III. Le Plomb et la plante

4. Mécanismes de la tolérance et de l’accumulation du Pb

4.1. Absorption et transport des ions Pb 2+

La mobilité des éléments minéraux est un facteur limitant (Vamerali et al., 2010) si bien que les bactéries et les plantes exsudent des chélateurs afin de mobiliser ces éléments et les rendre disponibles. Dans le cas où l’ion métallique entre librement dans la plante, il est pris en charge par des molécules qui s’apparentent aux chélateurs internes.

28 4.1.1. Les chélateurs externes

En réponse aux déficiences en nutriments, certaines plantes synthétisent des chélateurs. Chez les graminées par exemple, des molécules appelés phytosidérophores comme les acides mugénique et avénique sont sécrétés lors d’une culture dans un sol pauvre en fer (Devez et

al., 2009). Les sidérophores sont des ligands spécifiques au Fe (III) qui peuvent également

former des complexes avec d’autres métaux tels que Cd, Cu, Ni, Pb et Zn (Nair et al., 2007).

Des chélateurs synthétiques sont connus pour stimuler la libération de métaux dans la solution du sol et donc améliorer le potentiel d'absorption par les racines (Lasat, 2002). Ainsi, de nombreux chélateurs artificiels, possédant la capacité à lier les métaux et en particulier le Pb, ont été utilisés tel que : l’EDTA (ethylene diamine tetraacetic acid), l’HEDTA (hydroxylethylene diamine tetraacetic acid), le DTPA (diethylene triamino pentaacetic acid), le CDTA (trans-1,2-cyclohexylene dinitrilo tetraacetic acid), l’EGTA (ethylene bis[oxyethylenetrinitrilo] tetraacetic acid), l’EDDHA (ethylenediamine-N,N0bis(o- hydroxyphenyl)acetic acid) et l’HBED (N,N0-di(2-hydroybenzyl) ethylene diamine N, N0- diacetic acid).
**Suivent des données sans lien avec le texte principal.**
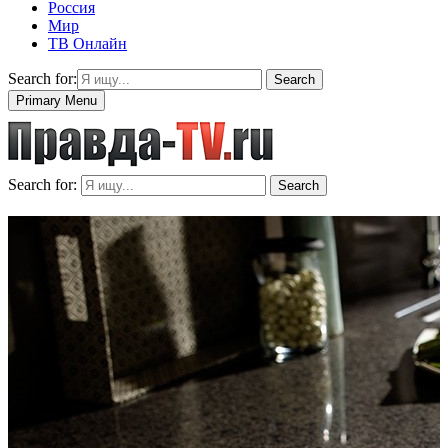
Россия
Мир
ТВ Онлайн
Search for:
Search
Primary Menu
Search for:
Search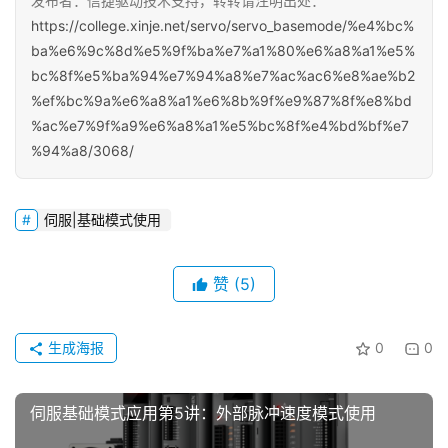
发布者：信捷驱动技术支持，转转请注明出处：
https://college.xinje.net/servo/servo_basemode/%e4%bc%
ba%e6%9c%8d%e5%9f%ba%e7%a1%80%e6%a8%a1%e5%
bc%8f%e5%ba%94%e7%94%a8%e7%ac%ac6%e8%ae%b2
%ef%bc%9a%e6%a8%a1%e6%8b%9f%e9%87%8f%e8%bd
%ac%e7%9f%a9%e6%a8%a1%e5%bc%8f%e4%bd%bf%e7
%94%a8/3068/
伺服|基础模式使用
赞
(5)
首
页
生成海报
0
0
网
络
伺服基础模式应用第5讲：外部脉冲速度模式使用
课
堂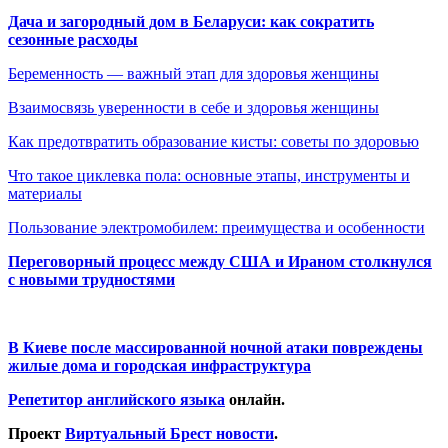
Дача и загородный дом в Беларуси: как сократить
сезонные расходы
Беременность — важный этап для здоровья женщины
Взаимосвязь уверенности в себе и здоровья женщины
Как предотвратить образование кисты: советы по здоровью
Что такое циклевка пола: основные этапы, инструменты и
материалы
Пользование электромобилем: преимущества и особенности
Переговорный процесс между США и Ираном столкнулся
с новыми трудностями
В Киеве после массированной ночной атаки повреждены
жилые дома и городская инфраструктура
Репетитор английского языка
онлайн.
Проект
Виртуальный Брест новости
.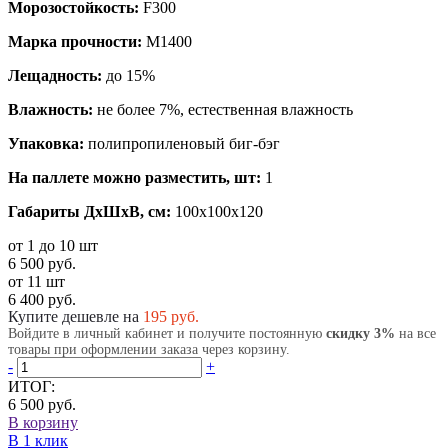
Морозостойкость:
F300
Марка прочности:
М1400
Лещадность:
до 15%
Влажность:
не более 7%, естественная влажность
Упаковка:
полипропиленовый биг-бэг
На паллете можно разместить, шт:
1
Габариты ДхШхВ, см:
100x100x120
от 1 до 10 шт
6 500 руб.
от 11 шт
6 400 руб.
Купите дешевле на
195
руб.
Войдите в личный кабинет и получите постоянную
скидку 3%
на все
товары при оформлении заказа через корзину.
-
+
ИТОГ:
6 500 руб.
В корзину
В 1 клик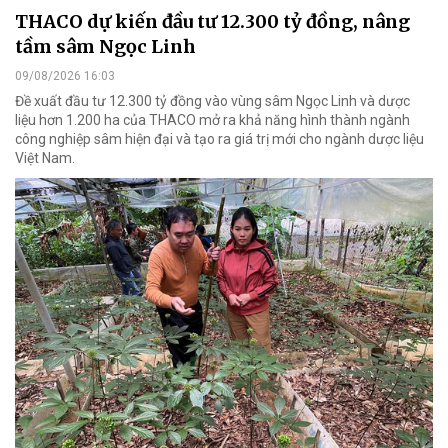
THACO dự kiến đầu tư 12.300 tỷ đồng, nâng
tầm sâm Ngọc Linh
09/08/2026 16:03
Đề xuất đầu tư 12.300 tỷ đồng vào vùng sâm Ngọc Linh và dược
liệu hơn 1.200 ha của THACO mở ra khả năng hình thành ngành
công nghiệp sâm hiện đại và tạo ra giá trị mới cho ngành dược liệu
Việt Nam.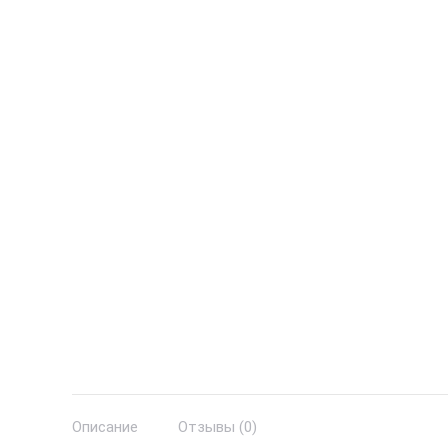
Описание
Отзывы (0)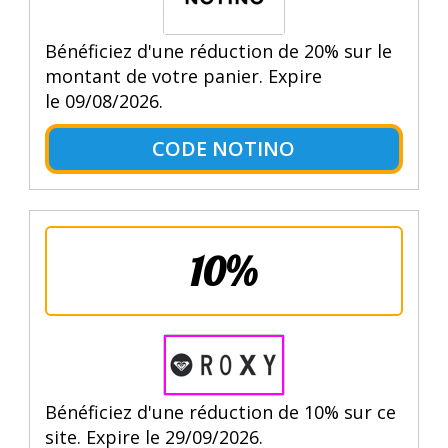
Bénéficiez d'une réduction de 20% sur le
montant de votre panier. Expire
le 09/08/2026.
CODE NOTINO
10%
Bénéficiez d'une réduction de 10% sur ce
site. Expire le 29/09/2026.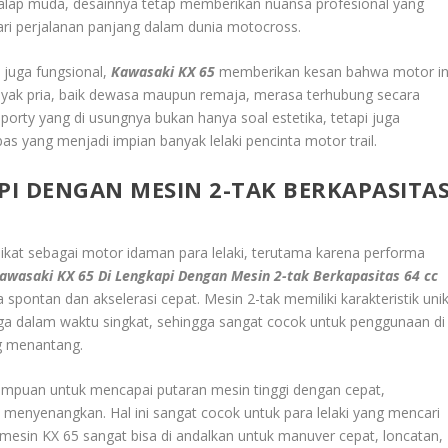
alap muda, desainnya tetap memberikan nuansa profesional yang
dari perjalanan panjang dalam dunia motocross.
 juga fungsional,
Kawasaki KX 65
memberikan kesan bahwa motor in
anyak pria, baik dewasa maupun remaja, merasa terhubung secara
porty yang di usungnya bukan hanya soal estetika, tetapi juga
 yang menjadi impian banyak lelaki pencinta motor trail.
PI DENGAN MESIN 2-TAK BERKAPASITA
at sebagai motor idaman para lelaki, terutama karena performa
awasaki KX 65 Di Lengkapi Dengan Mesin 2-tak Berkapasitas 64 cc
pontan dan akselerasi cepat. Mesin 2-tak memiliki karakteristik unik
ga dalam waktu singkat, sehingga sangat cocok untuk penggunaan di
g menantang.
mampuan untuk mencapai putaran mesin tinggi dengan cepat,
menyenangkan. Hal ini sangat cocok untuk para lelaki yang mencari
mesin KX 65 sangat bisa di andalkan untuk manuver cepat, loncatan,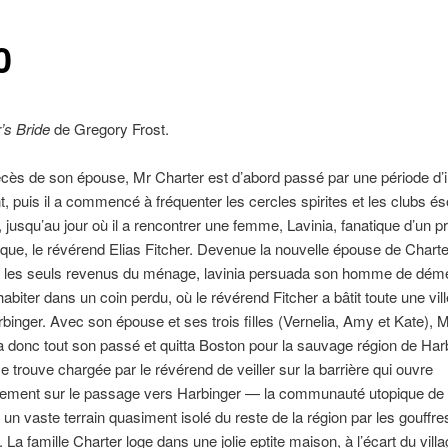
0
’s Bride
de Gregory Frost.
cès de son épouse, Mr Charter est d’abord passé par une période d’
, puis il a commencé à fréquenter les cercles spirites et les clubs és
 jusqu’au jour où il a rencontrer une femme, Lavinia, fanatique d’un p
que, le révérend Elias Fitcher. Devenue la nouvelle épouse de Charter
 les seuls revenus du ménage, lavinia persuada son homme de dé
habiter dans un coin perdu, où le révérend Fitcher a bâtit toute une vil
rbinger. Avec son épouse et ses trois filles (Vernelia, Amy et Kate), 
donc tout son passé et quitta Boston pour la sauvage région de Harb
se trouve chargée par le révérend de veiller sur la barrière qui ouvre
ement sur le passage vers Harbinger — la communauté utopique de F
 un vaste terrain quasiment isolé du reste de la région par les gouffre
. La famille Charter loge dans une jolie eptite maison, à l’écart du vill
Tous ces chélateurs n’ont pas la même efficacité sur la quantité du Pb absorbée par la plante. Certains peuvent même avoir l’effet inverse (Evangelon et al., 2007). L’EDTA reste le chélateur le plus utilisé, surtout pour le Pb vu sa haute affinité pour ce métal (Chen et

al., 2004).

La solubilisation par chélation de métaux lourds avec des agents complexants organiques suit l'ordre de leurs constantes de stabilité, qui est déterminée par le rapport 1:1 du métal et l'agent chélatant. Par exemple chez Brassica juncea, les plantes cultivées, pendant 48h dans un milieu contenant 0.5 mM du Pb(NO3)2 et 0.5 mM d’EDTA, ne présentent pas de signes de

toxicité contrairement aux mêmes plantes cultivées sans EDTA, qui présentent des nécroses (Vassil et al., 1998).

4.1.2. Les chélateurs internes

Une fois à l’intérieur de la plante, le Pb est pris en charge par des chélateurs internes tels que le glutathion, les métallothionéines, les phytochélatines, les acides organiques ou les acides aminés.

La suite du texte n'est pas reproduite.